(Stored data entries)
★ ★ ★ ★ ★ ★ ★
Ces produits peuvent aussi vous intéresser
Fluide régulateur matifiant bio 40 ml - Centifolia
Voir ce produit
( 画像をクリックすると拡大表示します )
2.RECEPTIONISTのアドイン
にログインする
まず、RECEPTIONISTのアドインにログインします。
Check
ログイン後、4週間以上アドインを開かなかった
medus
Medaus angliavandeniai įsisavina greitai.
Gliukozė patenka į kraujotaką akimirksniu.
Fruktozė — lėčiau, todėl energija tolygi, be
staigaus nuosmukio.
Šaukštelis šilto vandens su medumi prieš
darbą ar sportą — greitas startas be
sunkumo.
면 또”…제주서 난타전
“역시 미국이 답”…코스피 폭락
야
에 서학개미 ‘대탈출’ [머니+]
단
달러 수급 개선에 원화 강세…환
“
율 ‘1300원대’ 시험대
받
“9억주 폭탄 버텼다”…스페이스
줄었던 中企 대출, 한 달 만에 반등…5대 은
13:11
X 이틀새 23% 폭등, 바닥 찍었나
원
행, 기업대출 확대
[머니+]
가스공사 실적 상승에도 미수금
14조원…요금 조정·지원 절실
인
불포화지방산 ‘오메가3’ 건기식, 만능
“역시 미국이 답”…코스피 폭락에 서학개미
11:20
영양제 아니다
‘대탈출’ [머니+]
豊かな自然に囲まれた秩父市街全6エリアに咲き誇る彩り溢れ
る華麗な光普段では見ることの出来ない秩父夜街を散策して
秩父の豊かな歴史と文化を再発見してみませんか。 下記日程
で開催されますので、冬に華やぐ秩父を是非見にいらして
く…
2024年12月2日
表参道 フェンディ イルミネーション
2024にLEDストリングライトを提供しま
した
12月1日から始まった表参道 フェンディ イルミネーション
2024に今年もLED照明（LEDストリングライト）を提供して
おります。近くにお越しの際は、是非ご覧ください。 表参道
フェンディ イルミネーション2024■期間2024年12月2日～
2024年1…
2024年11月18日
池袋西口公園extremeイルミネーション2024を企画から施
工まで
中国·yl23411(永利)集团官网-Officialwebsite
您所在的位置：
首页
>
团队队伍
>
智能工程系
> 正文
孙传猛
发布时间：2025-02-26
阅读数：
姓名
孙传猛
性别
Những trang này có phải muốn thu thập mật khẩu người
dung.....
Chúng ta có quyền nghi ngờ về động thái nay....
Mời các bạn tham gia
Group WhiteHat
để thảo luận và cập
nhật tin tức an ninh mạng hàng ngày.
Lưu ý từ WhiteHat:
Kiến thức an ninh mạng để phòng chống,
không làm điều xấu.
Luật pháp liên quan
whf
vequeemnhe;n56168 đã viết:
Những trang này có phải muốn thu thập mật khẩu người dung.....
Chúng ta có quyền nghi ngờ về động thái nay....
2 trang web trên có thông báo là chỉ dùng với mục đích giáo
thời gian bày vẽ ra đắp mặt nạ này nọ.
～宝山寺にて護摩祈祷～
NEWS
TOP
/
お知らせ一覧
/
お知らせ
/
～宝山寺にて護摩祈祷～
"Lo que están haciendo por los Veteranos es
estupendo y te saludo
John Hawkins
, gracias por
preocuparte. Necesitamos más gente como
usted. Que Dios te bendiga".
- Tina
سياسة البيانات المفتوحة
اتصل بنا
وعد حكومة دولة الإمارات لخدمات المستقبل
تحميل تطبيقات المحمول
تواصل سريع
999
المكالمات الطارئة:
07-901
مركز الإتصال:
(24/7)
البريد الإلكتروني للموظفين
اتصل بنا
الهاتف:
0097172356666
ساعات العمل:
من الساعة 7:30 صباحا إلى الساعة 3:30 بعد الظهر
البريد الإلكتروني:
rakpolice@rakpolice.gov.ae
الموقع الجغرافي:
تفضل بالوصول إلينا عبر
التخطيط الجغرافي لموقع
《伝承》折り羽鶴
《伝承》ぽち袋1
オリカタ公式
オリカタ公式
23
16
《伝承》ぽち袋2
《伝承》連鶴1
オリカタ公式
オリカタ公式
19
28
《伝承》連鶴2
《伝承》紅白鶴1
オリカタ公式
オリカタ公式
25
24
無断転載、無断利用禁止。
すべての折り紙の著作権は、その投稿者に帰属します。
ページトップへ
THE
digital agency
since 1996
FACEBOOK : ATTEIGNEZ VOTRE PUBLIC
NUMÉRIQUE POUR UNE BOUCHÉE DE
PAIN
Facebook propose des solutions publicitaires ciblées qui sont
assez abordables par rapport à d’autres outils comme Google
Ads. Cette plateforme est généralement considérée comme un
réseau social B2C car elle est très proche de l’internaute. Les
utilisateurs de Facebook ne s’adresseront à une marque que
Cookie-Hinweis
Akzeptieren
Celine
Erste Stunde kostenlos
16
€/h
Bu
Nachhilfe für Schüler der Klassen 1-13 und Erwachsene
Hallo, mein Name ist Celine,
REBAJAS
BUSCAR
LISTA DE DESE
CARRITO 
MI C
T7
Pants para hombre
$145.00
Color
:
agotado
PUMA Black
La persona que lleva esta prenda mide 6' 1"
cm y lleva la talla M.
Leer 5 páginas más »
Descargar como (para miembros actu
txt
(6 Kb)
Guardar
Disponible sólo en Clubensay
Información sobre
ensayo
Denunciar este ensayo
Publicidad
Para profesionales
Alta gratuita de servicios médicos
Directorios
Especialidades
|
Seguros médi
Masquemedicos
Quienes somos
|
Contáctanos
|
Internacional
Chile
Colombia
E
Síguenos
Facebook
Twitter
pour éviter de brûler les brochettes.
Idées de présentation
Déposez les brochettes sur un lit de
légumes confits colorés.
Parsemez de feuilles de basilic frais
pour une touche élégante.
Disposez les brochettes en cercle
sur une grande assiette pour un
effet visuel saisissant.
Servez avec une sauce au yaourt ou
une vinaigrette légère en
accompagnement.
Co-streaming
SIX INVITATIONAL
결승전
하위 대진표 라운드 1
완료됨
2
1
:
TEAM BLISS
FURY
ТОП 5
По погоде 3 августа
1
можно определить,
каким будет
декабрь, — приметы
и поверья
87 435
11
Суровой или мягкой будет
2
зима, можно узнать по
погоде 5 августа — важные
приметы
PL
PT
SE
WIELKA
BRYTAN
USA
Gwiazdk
★ ★ ★ ★ ★ ★ ★
Please return the data above exactly as given.

Ces produits peuvent aussi vous intéresser
Fluide régulateur matifiant bio 40 ml - Centifolia
Voir ce produit
( 画像をクリックすると拡大表示します )
2.RECEPTIONISTのアドイン
にログインする
まず、RECEPTIONISTのアドインにログインします。
Check
ログイン後、4週間以上アドインを開かなかった
medus
Medaus angliavandeniai įsisavina greitai.
Gliukozė patenka į kraujotaką akimirksniu.
Fruktozė — lėčiau, todėl energija tolygi, be
staigaus nuosmukio.
Šaukštelis šilto vandens su medumi prieš
darbą ar sportą — greitas startas be
sunkumo.
면 또”…제주서 난타전
“역시 미국이 답”…코스피 폭락
야
에 서학개미 ‘대탈출’ [머니+]
단
달러 수급 개선에 원화 강세…환
“
율 ‘1300원대’ 시험대
받
“9억주 폭탄 버텼다”…스페이스
줄었던 中企 대출, 한 달 만에 반등…5대 은
13:11
X 이틀새 23% 폭등, 바닥 찍었나
원
행, 기업대출 확대
[머니+]
가스공사 실적 상승에도 미수금
14조원…요금 조정·지원 절실
인
불포화지방산 ‘오메가3’ 건기식, 만능
“역시 미국이 답”…코스피 폭락에 서학개미
11:20
영양제 아니다
‘대탈출’ [머니+]
豊かな自然に囲まれた秩父市街全6エリアに咲き誇る彩り溢れ
る華麗な光普段では見ることの出来ない秩父夜街を散策して
秩父の豊かな歴史と文化を再発見してみませんか。 下記日程
で開催されますので、冬に華やぐ秩父を是非見にいらして
く…
2024年12月2日
表参道 フェンディ イルミネーション
2024にLEDストリングライトを提供しま
した
12月1日から始まった表参道 フェンディ イルミネーション
2024に今年もLED照明（LEDストリングライト）を提供して
おります。近くにお越しの際は、是非ご覧ください。 表参道
フェンディ イルミネーション2024■期間2024年12月2日～
2024年1…
2024年11月18日
池袋西口公園extremeイルミネーション2024を企画から施
工まで
中国·yl23411(永利)集团官网-Officialwebsite
您所在的位置：
首页
>
团队队伍
>
智能工程系
> 正文
孙传猛
发布时间：2025-02-26
阅读数：
姓名
孙传猛
性别
Những trang này có phải muốn thu thập mật khẩu người
dung.....
Chúng ta có quyền nghi ngờ về động thái nay....
Mời các bạn tham gia
Group WhiteHat
để thảo luận và cập
nhật tin tức an ninh mạng hàng ngày.
Lưu ý từ WhiteHat:
Kiến thức an ninh mạng để phòng chống,
không làm điều xấu.
Luật pháp liên quan
whf
vequeemnhe;n56168 đã viết:
Những trang này có phải muốn thu thập mật khẩu người dung.....
Chúng ta có quyền nghi ngờ về động thái nay....
2 trang web trên có thông báo là chỉ dùng với mục đích giáo
thời gian bày vẽ ra đắp mặt nạ này nọ.
～宝山寺にて護摩祈祷～
NEWS
TOP
/
お知らせ一覧
/
お知らせ
/
～宝山寺にて護摩祈祷～
"Lo que están haciendo por los Veteranos es
estupendo y te saludo
John Hawkins
, gracias por
preocuparte. Necesitamos más gente como
usted. Que Dios te bendiga".
- Tina
سياسة البيانات المفتوحة
اتصل بنا
وعد حكومة دولة الإمارات لخدمات المستقبل
تحميل تطبيقات المحمول
تواصل سريع
999
المكالمات الطارئة:
07-901
مركز الإتصال:
(24/7)
البريد الإلكتروني للموظفين
اتصل بنا
الهاتف:
0097172356666
ساعات العمل:
من الساعة 7:30 صباحا إلى الساعة 3:30 بعد الظهر
البريد الإلكتروني:
rakpolice@rakpolice.gov.ae
الموقع الجغرافي:
تفضل بالوصول إلينا عبر
التخطيط الجغرافي لموقع
《伝承》折り羽鶴
《伝承》ぽち袋1
オリカタ公式
オリカタ公式
23
16
《伝承》ぽち袋2
《伝承》連鶴1
オリカタ公式
オリカタ公式
19
28
《伝承》連鶴2
《伝承》紅白鶴1
オリカタ公式
オリカタ公式
25
24
無断転載、無断利用禁止。
すべての折り紙の著作権は、その投稿者に帰属します。
ページトップへ
THE
digital agency
since 1996
FACEBOOK : ATTEIGNEZ VOTRE PUBLIC
NUMÉRIQUE POUR UNE BOUCHÉE DE
PAIN
Facebook propose des solutions publicitaires ciblées qui sont
assez abordables par rapport à d’autres outils comme Google
Ads. Cette plateforme est généralement considérée comme un
réseau social B2C car elle est très proche de l’internaute. Les
utilisateurs de Facebook ne s’adresseront à une marque que
Cookie-Hinweis
Akzeptieren
Celine
Erste Stunde kostenlos
16
€/h
Bu
Nachhilfe für Schüler der Klassen 1-13 und Erwachsene
Hallo, mein Name ist Celine,
REBAJAS
BUSCAR
LISTA DE DESE
CARRITO 
MI C
T7
Pants para hombre
$145.00
Color
:
agotado
PUMA Black
La persona que lleva esta prenda mide 6' 1"
cm y lleva la talla M.
Leer 5 páginas más »
Descargar como (para miembros actu
txt
(6 Kb)
Guardar
Disponible sólo en Clubensay
Información sobre
ensayo
Denunciar este ensayo
Publicidad
Para profesionales
Alta gratuita de servicios médicos
Directorios
Especialidades
|
Seguros médi
Masquemedicos
Quienes somos
|
Contáctanos
|
Internacional
Chile
Colombia
E
Síguenos
Facebook
Twitter
pour éviter de brûler les brochettes.
Idées de présentation
Déposez les brochettes sur un lit de
légumes confits colorés.
Parsemez de feuilles de basilic frais
pour une touche élégante.
Disposez les brochettes en cercle
sur une grande assiette pour un
effet visuel saisissant.
Servez avec une sauce au yaourt ou
une vinaigrette légère en
accompagnement.
Co-streaming
SIX INVITATIONAL
결승전
하위 대진표 라운드 1
완료됨
2
1
:
TEAM BLISS
FURY
ТОП 5
По погоде 3 августа
1
можно определить,
каким будет
декабрь, — приметы
и поверья
87 435
11
Суровой или мягкой будет
2
зима, можно узнать по
погоде 5 августа — важные
приметы
PL
PT
SE
WIELKA
BRYTAN
USA
Gwiazdk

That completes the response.